In [6]:
import pandas as pd
import altair as alt

alt.data_transformers.disable_max_rows()

ufo_url = 'https://github.com/UIUC-iSchool-DataViz/is445_data/raw/main/ufo-scrubbed-geocoded-time-standardized-00.csv'
column_names = ["datetime", "city", "state", "country", "shape", "duration_sec", "duration", "comments", "date_posted", "latitude", "longitude"]
df = pd.read_csv(ufo_url, header=None, names=column_names)
df = df.sample(n=14000, random_state=42)
df['datetime'] = pd.to_datetime(df['datetime'], errors='coerce')
df = df.dropna(subset=['latitude', 'longitude', 'datetime'])

scatter = alt.Chart(df).mark_circle(size=60).encode(
    x=alt.X('longitude:Q', title='Longitude'),
    y=alt.Y('latitude:Q', title='Latitude'),
    color=alt.Color('datetime:T', scale=alt.Scale(scheme='inferno'), title='Date of Sighting'),
    tooltip=[alt.Tooltip('datetime:T', title='Date & Time'),
             alt.Tooltip('latitude:Q', title='Latitude'),
             alt.Tooltip('longitude:Q', title='Longitude')]
).properties(
    title='Geospatial Scatter Plot of UFO Sightings',
    width=600,
    height=400
)

shape_counts = df['shape'].value_counts().reset_index()
shape_counts.columns = ['shape', 'count']

hover = alt.selection_single(on='mouseover', empty='none', fields=['shape'])

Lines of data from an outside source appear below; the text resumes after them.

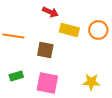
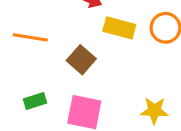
brown square: (45, 50) -> (81, 60), turned 30

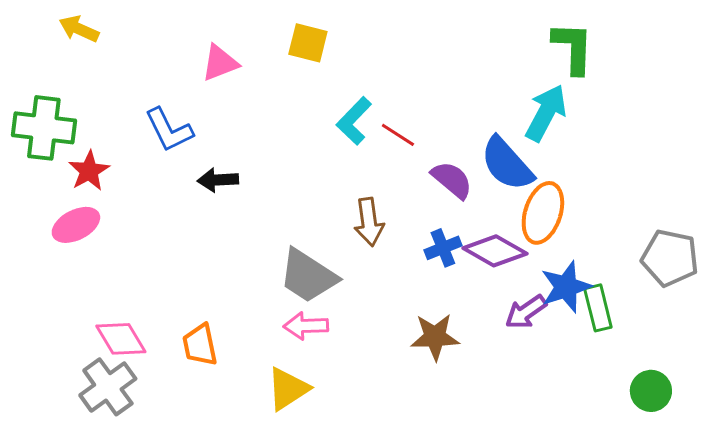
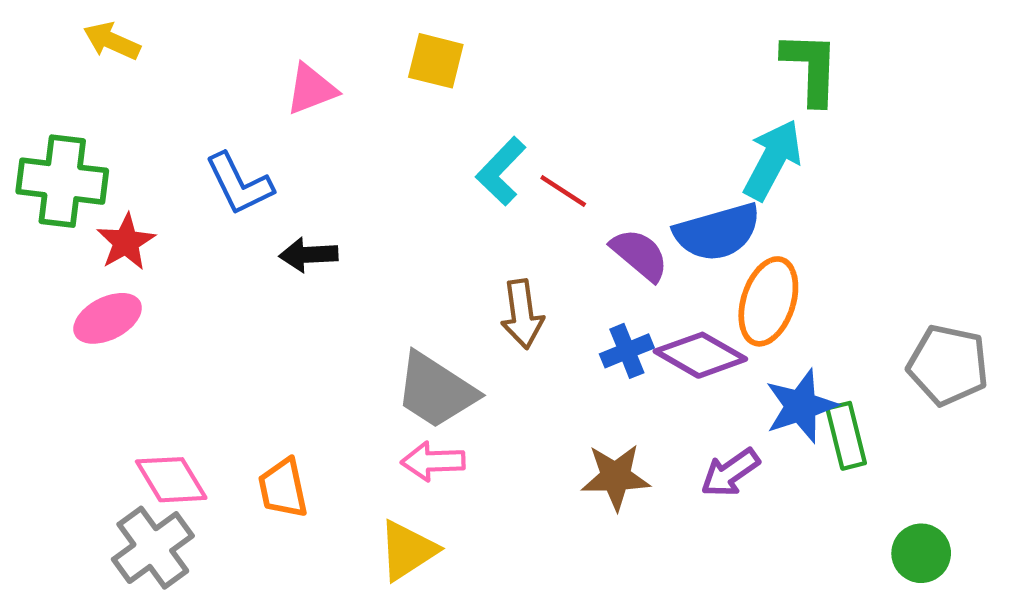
blue semicircle: (507, 164) -> (717, 232), turned -64
purple arrow: (526, 312) -> (730, 473), moved

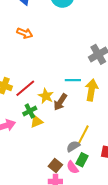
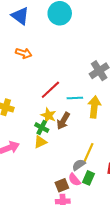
red line: (25, 88) -> (50, 90), moved
green cross: (30, 111) -> (42, 127), moved, turned -32
brown square: (55, 165) -> (62, 185), turned 32
pink semicircle: (72, 167) -> (74, 180), moved

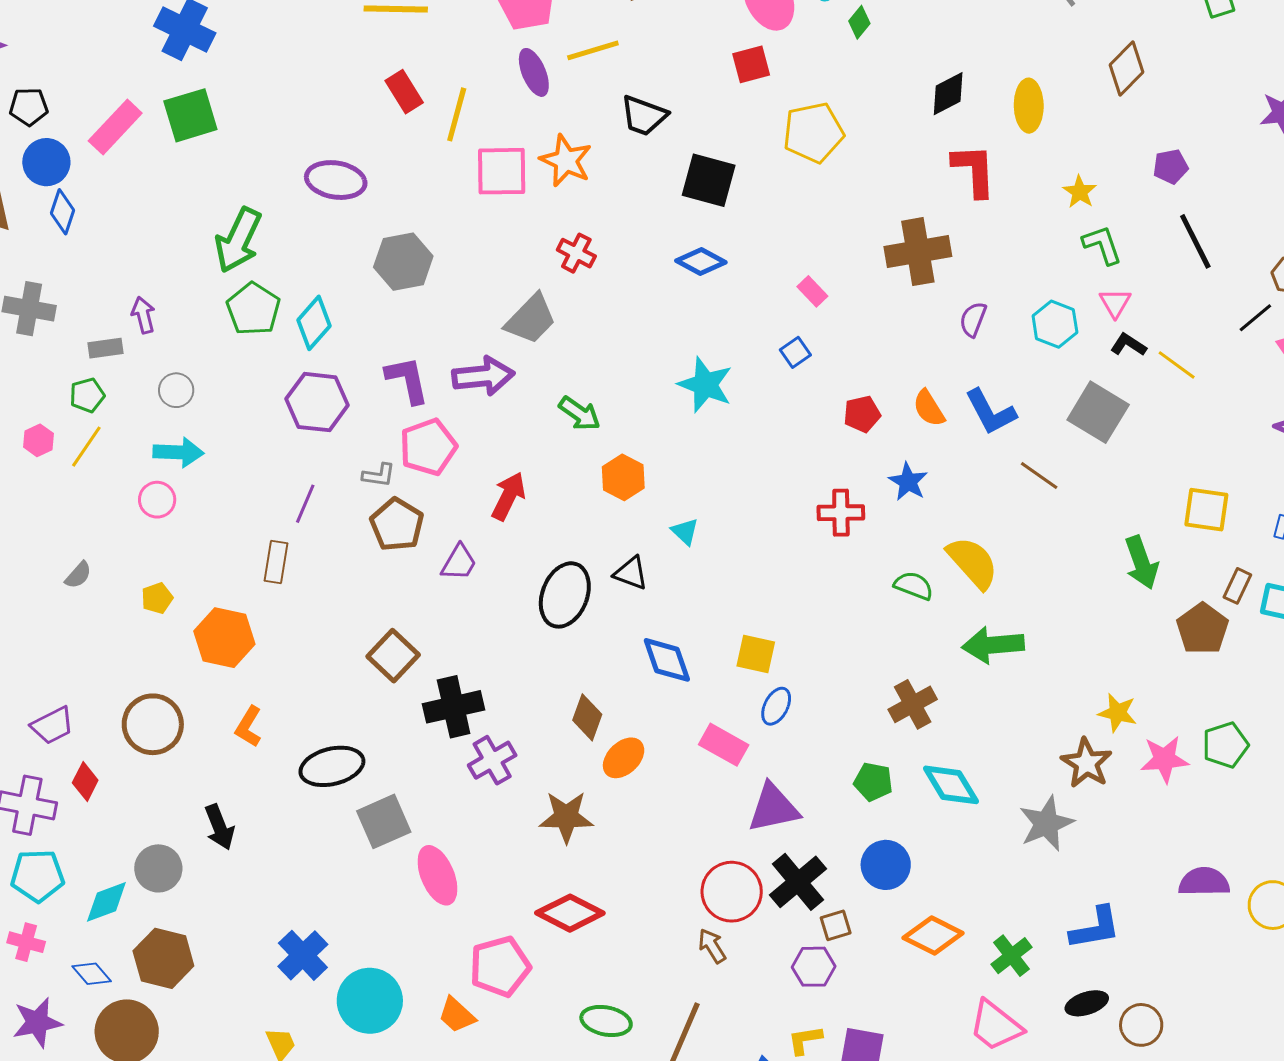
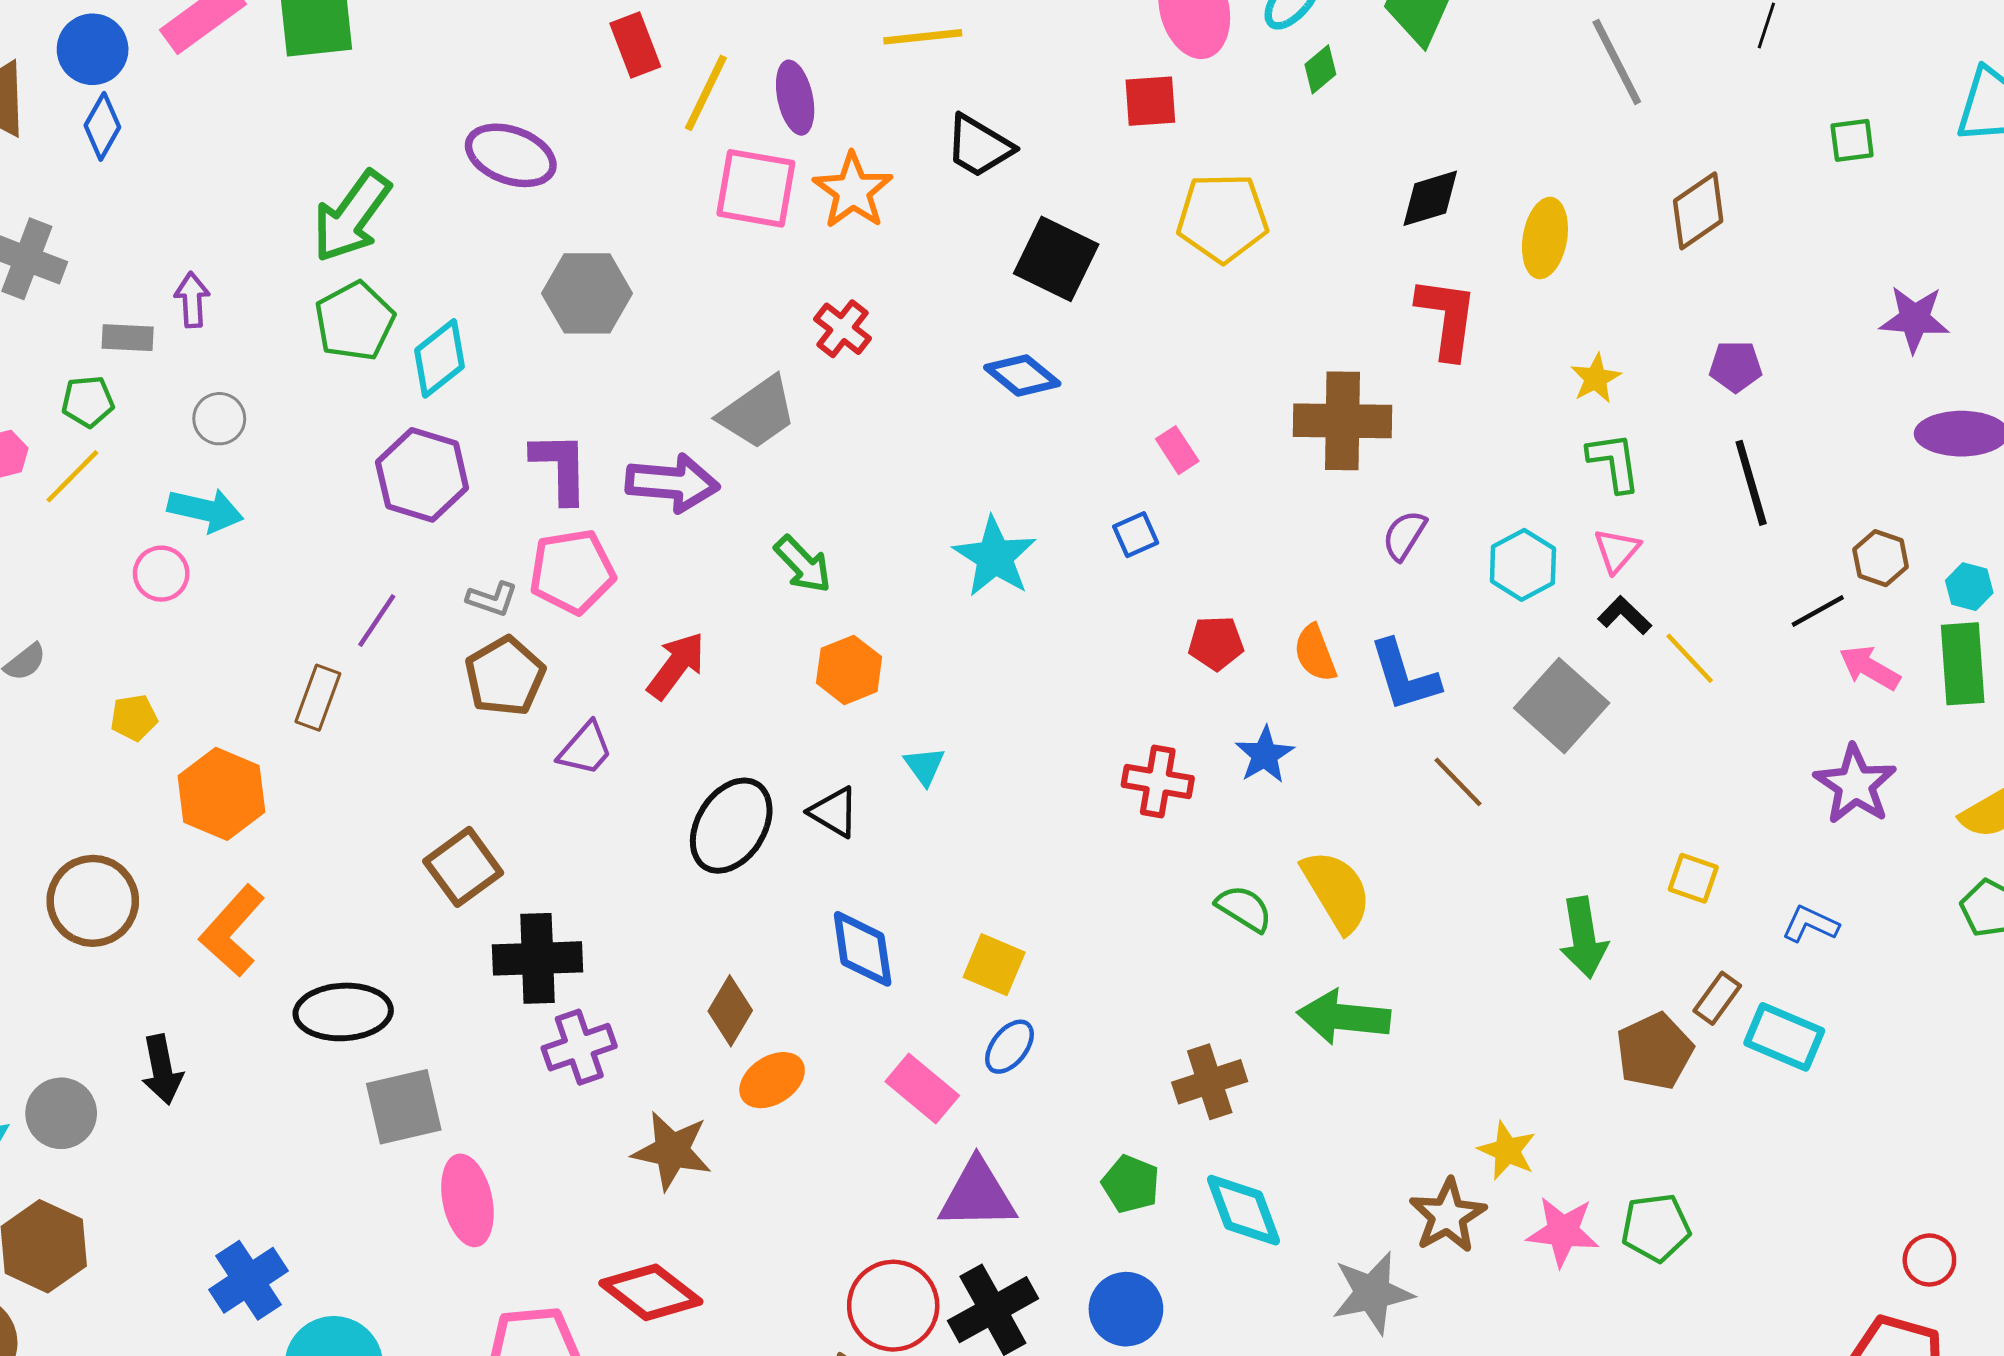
purple ellipse: (534, 72) -> (795, 98), moved
yellow square: (1206, 510) -> (1693, 878), size x0.7
orange L-shape: (248, 727) -> (232, 931), size x1.5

bar_chart = alt.Chart(shape_counts).mark_bar().encode(
    x=alt.X('shape:N', title='UFO Shape', sort='-y'),
    y=alt.Y('count:Q', title='Number of Sightings'),
    color=alt.condition(hover, alt.value('steelblue'), alt.value('lightgray')),
    tooltip=[alt.Tooltip('shape:N', title='Shape'), alt.Tooltip('count:Q', title='Count')]
).properties(
    title='Distribution of UFO Shapes',
    width=600,
    height=400
).add_selection(
    hover
)

scatter.save('scatter_plot.json')
bar_chart.save('bar_chart.json')

scatter & bar_chart

Deprecated since `altair=5.0.0`. Use selection_point instead.
  hover = alt.selection_single(on='mouseover', empty='none', fields=['shape'])
Deprecated since `altair=5.0.0`. Use add_params instead.
  ).add_selection(


# Viz1: Scatter Plot of UFO Sightings

Here, I provide a geospatial scatter plot wherein I plot the reported UFO sightings against their latitude and longitude coordinates. The map provides a spatial indication of where the sightings are occurring, and therefore it is easy for one to identify clusters and trends in different geographical locations. For the design, I employed quantitative encodings for both axes (longitude for x-axis and latitude for y-axis) to place each sighting on the map accordingly. I quantified the datetime variable as a temporal field with a sequential color scheme (inferno) that encodes sightings over time by mapping darker colors to more recent incidents and lighter colors to older incidents. On the analysis end, I broke up the raw date strings into actual datetime objects and excluded any records missing coordinate or date information for the sake of data integrity. While the story itself depends on tooltips to provide interactivity through the display of the precise date and coordinate information on hovering over any point, the latter function takes learning to another level by providing viewers with more context without taking up visual space.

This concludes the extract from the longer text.